Presently he turned and went back into his room. He sat down in his favourite arm-chair near the window, where he habitually passed so much time gazing out on to the smooth surface of the river, and fell to ruminating on the problem presented by Lord Ashiel's story.

For a long while he sat on, huddled in the corner of an arm-chair, his elbows on the arm, his chin resting on his hand, and in his eyes the look of one who wrestles with obscure and complicated problems of mental arithmetic. From time to time, but without relaxing his expression of concentrated effort, he stretched out long artistic fingers to a box on the table, took from it a chocolate, and transferred it mechanically to his mouth. He always ate sweets when he had a problem on hand. He was trying to think of some means by which his client could be protected from the mysterious danger that threatened him; that it was a very real danger, Gimblet accepted without question; he had only seen Lord Ashiel twice in his life, but it was quite enough to make him certain that here was a man whom it would take a great deal to alarm. This was no boy crying "wolf" for the sake of making a stir.

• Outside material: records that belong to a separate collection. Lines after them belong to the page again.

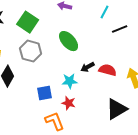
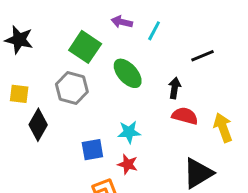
cyan line: (105, 12) -> (154, 31), moved
green square: (28, 22) -> (85, 47), moved
black arrow: (88, 67) -> (175, 88), moved, turned 128

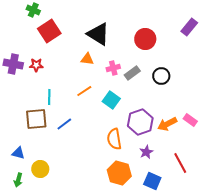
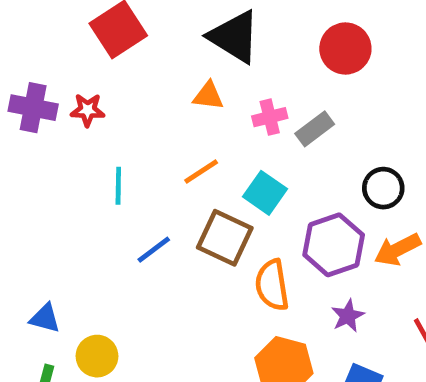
black circle: (161, 76) -> (383, 188), moved
brown square: (36, 119) -> (225, 238), moved, turned 30

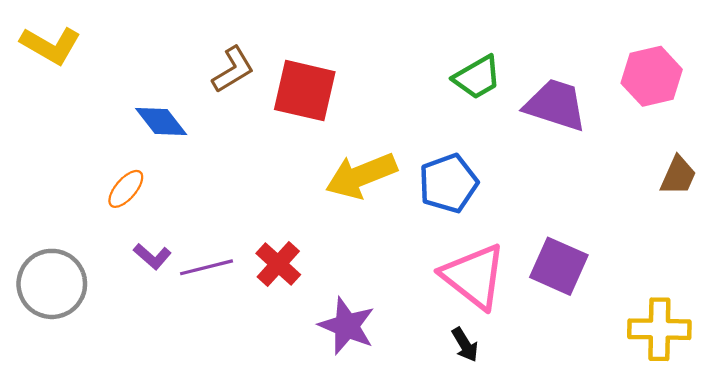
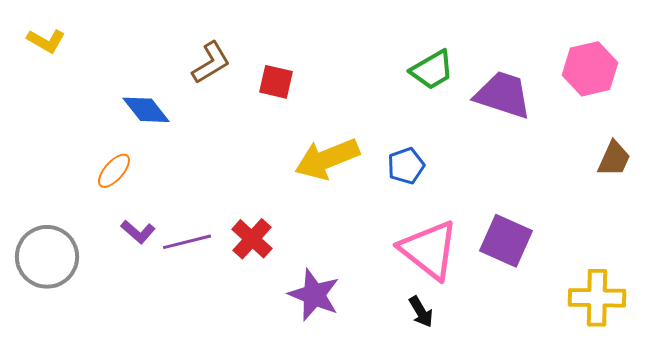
yellow L-shape: (51, 45) -> (46, 41), size x0.7
red square: (305, 91) -> (276, 82), size x0.6
blue pentagon: (448, 183) -> (406, 166), size x0.7

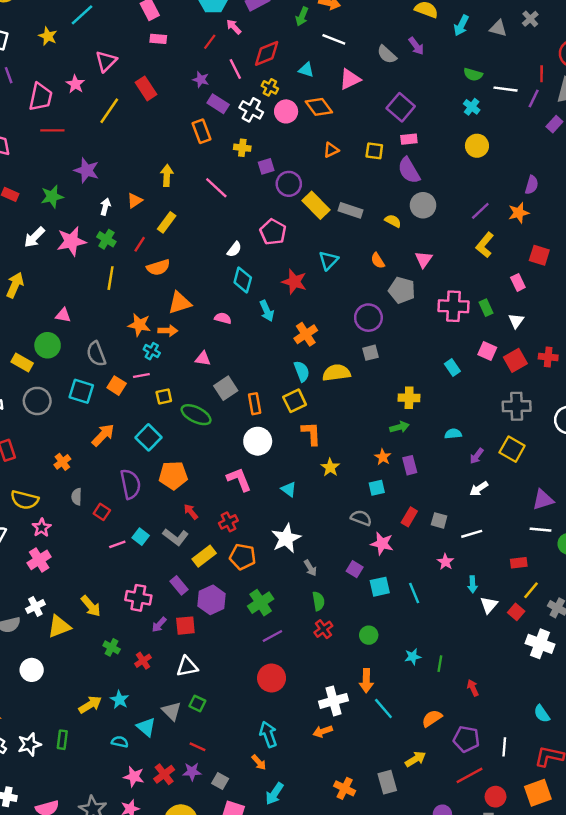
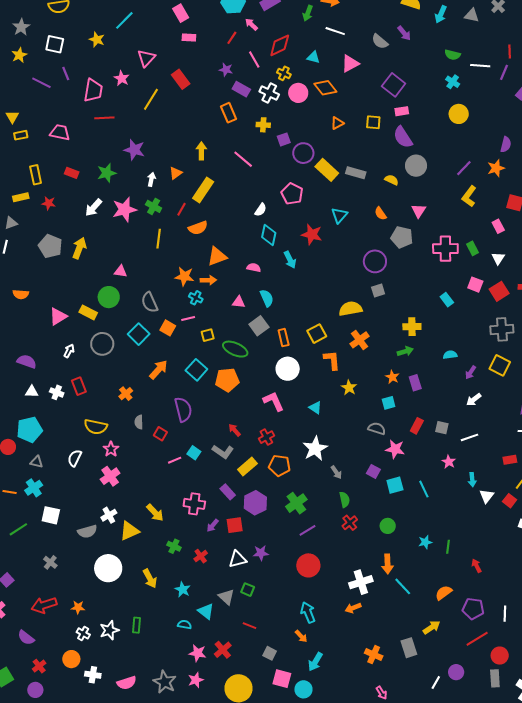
yellow rectangle: (167, 222) -> (203, 190), size x1.4
orange cross: (306, 334) -> (360, 340), moved
cyan semicircle: (302, 371) -> (267, 298), moved
cyan square: (81, 391) -> (139, 334), turned 30
orange pentagon: (173, 475) -> (227, 380), moved
white circle: (32, 670) -> (108, 568), size x1.4
yellow arrow: (90, 705) -> (150, 578), moved, turned 96
purple star: (192, 772) -> (261, 553), moved

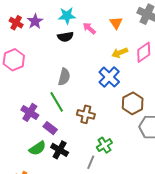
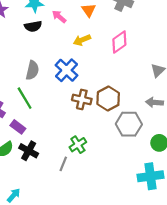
yellow arrow: (120, 53) -> (82, 40), moved
blue cross: (109, 77) -> (66, 70), moved
brown cross: (86, 114) -> (82, 99), moved

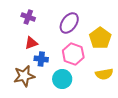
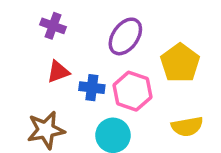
blue cross: (41, 59) -> (92, 88), moved

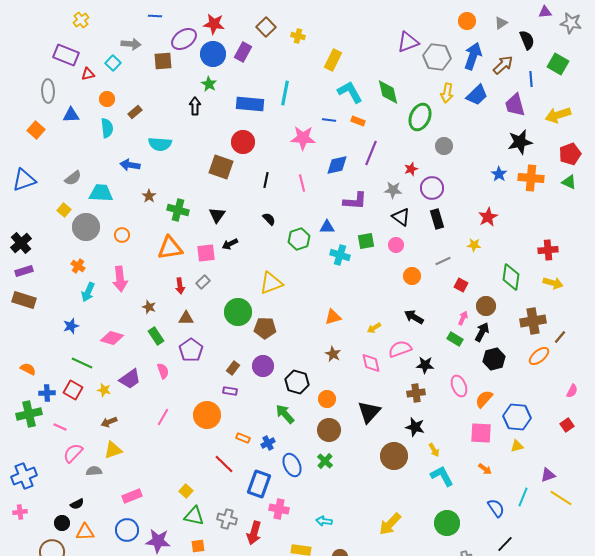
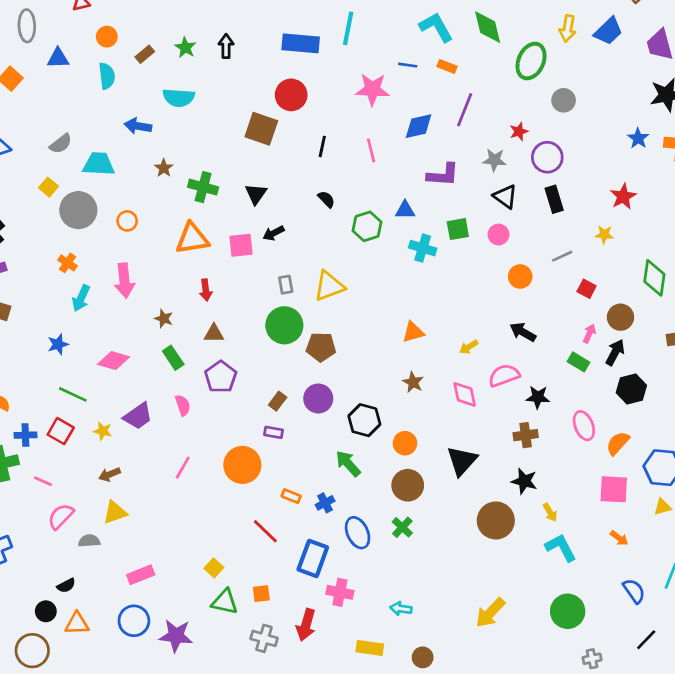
green star: (209, 84) -> (185, 47), moved
gray rectangle: (203, 282) -> (286, 285), moved, turned -56
gray cross: (227, 519) -> (264, 638), moved
orange square: (198, 546) -> (261, 594), moved

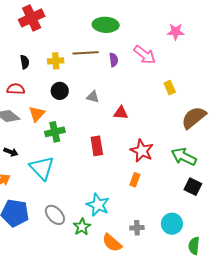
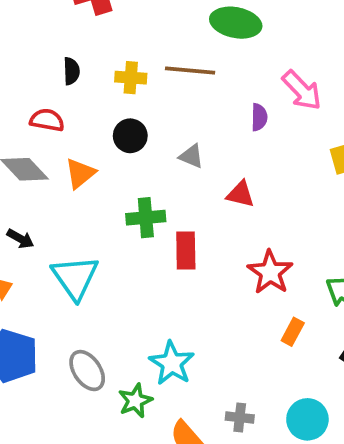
purple semicircle: (114, 60) -> (259, 117), moved
green cross: (55, 132) -> (146, 218), moved
orange rectangle: (135, 180) -> (293, 332), moved

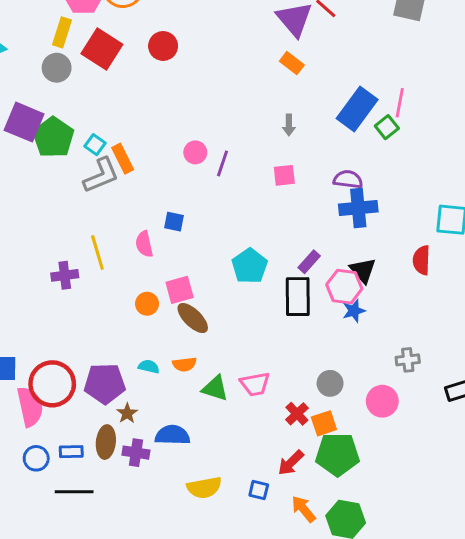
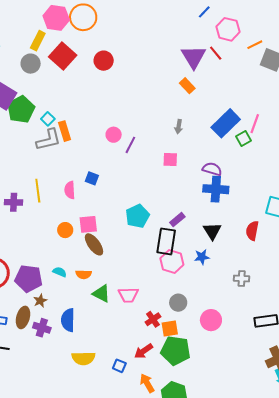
pink hexagon: (344, 287) -> (172, 262), moved
gray cross: (408, 360) -> (242, 279), moved
blue semicircle: (172, 435) -> (68, 320), turned -100

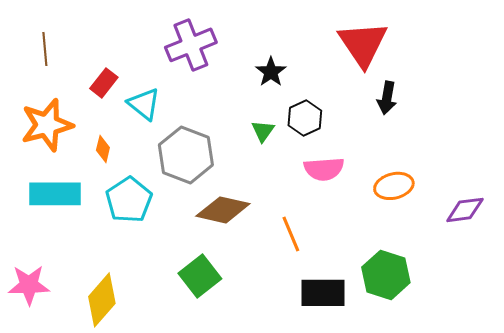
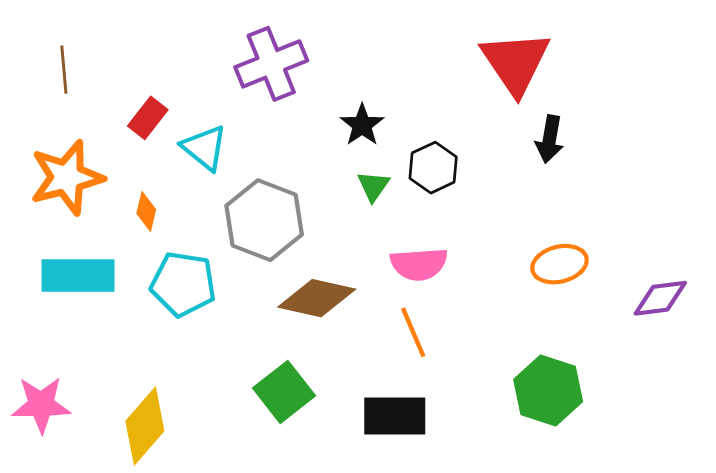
black star: (271, 72) -> (362, 125), moved
pink semicircle: (324, 169) -> (419, 264), moved
cyan pentagon: (129, 200) -> (183, 284), turned -30
black rectangle: (323, 293) -> (395, 416), moved

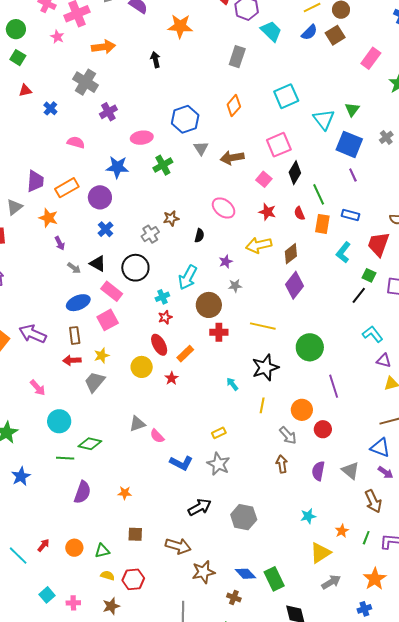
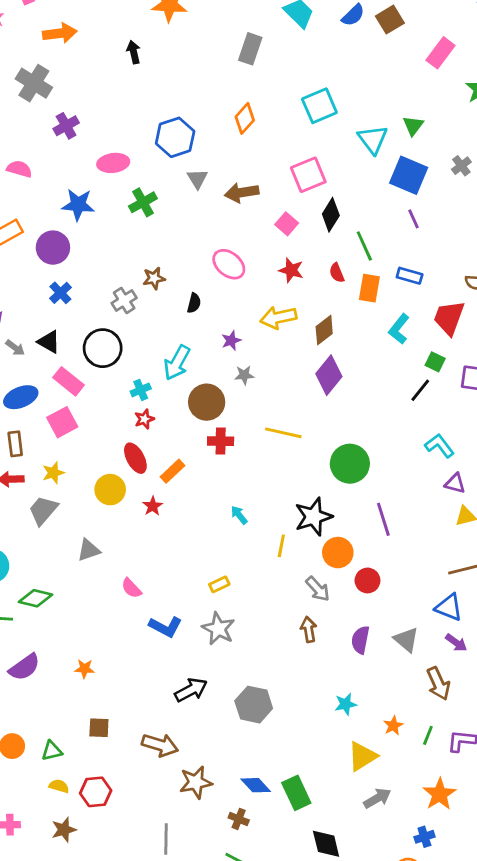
black star: (265, 368) -> (313, 517), moved
gray triangle: (137, 424) -> (89, 550), moved
purple semicircle: (82, 492) -> (24, 667), turned 35

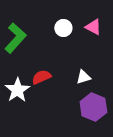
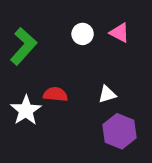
red semicircle: (41, 77) -> (55, 94), turned 30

But the more he thought, the more he saw that there was nothing to be done. A word to the police would suffice, no doubt, to precipitate matters; for, if the Nihilist Society which threatened Lord Ashiel contemplated his destruction, a hint that he might be already taking reciprocal measures would not be likely to make them feel more mercifully towards him. It was obvious that Ashiel would look with suspicion upon any Russian who might approach him, but Gimblet determined to write him a line of warning against foreigners of any description. Still, these societies sometimes had Englishmen amongst their members, and ways of enforcing obedience upon their subordinates which made any decision they might come to as good as carried out almost as soon as it was uttered.

The detective's cogitations were disturbed by Higgs, who had returned, and now brought him in some tea. He poured himself out half a cup, which he filled up with Devonshire cream. He had a peculiar taste in food, and was the despair of his excellent cook, but on this occasion he ate none of the cakes and bread and butter she had provided, the chocolates having rather taken the edge off his appetite.

From where he sat he could see, through the open window, the broad grey stretches of the river, with a barge going swiftly down on the tide; brown sails turned to gleaming copper by the slanting rays from the West. The hum and rattle of the streets came up to him murmuringly; now and then a train rumbled over Charing Cross Bridge, and the whistle of engines shrilled out above the constant low clamour of the town.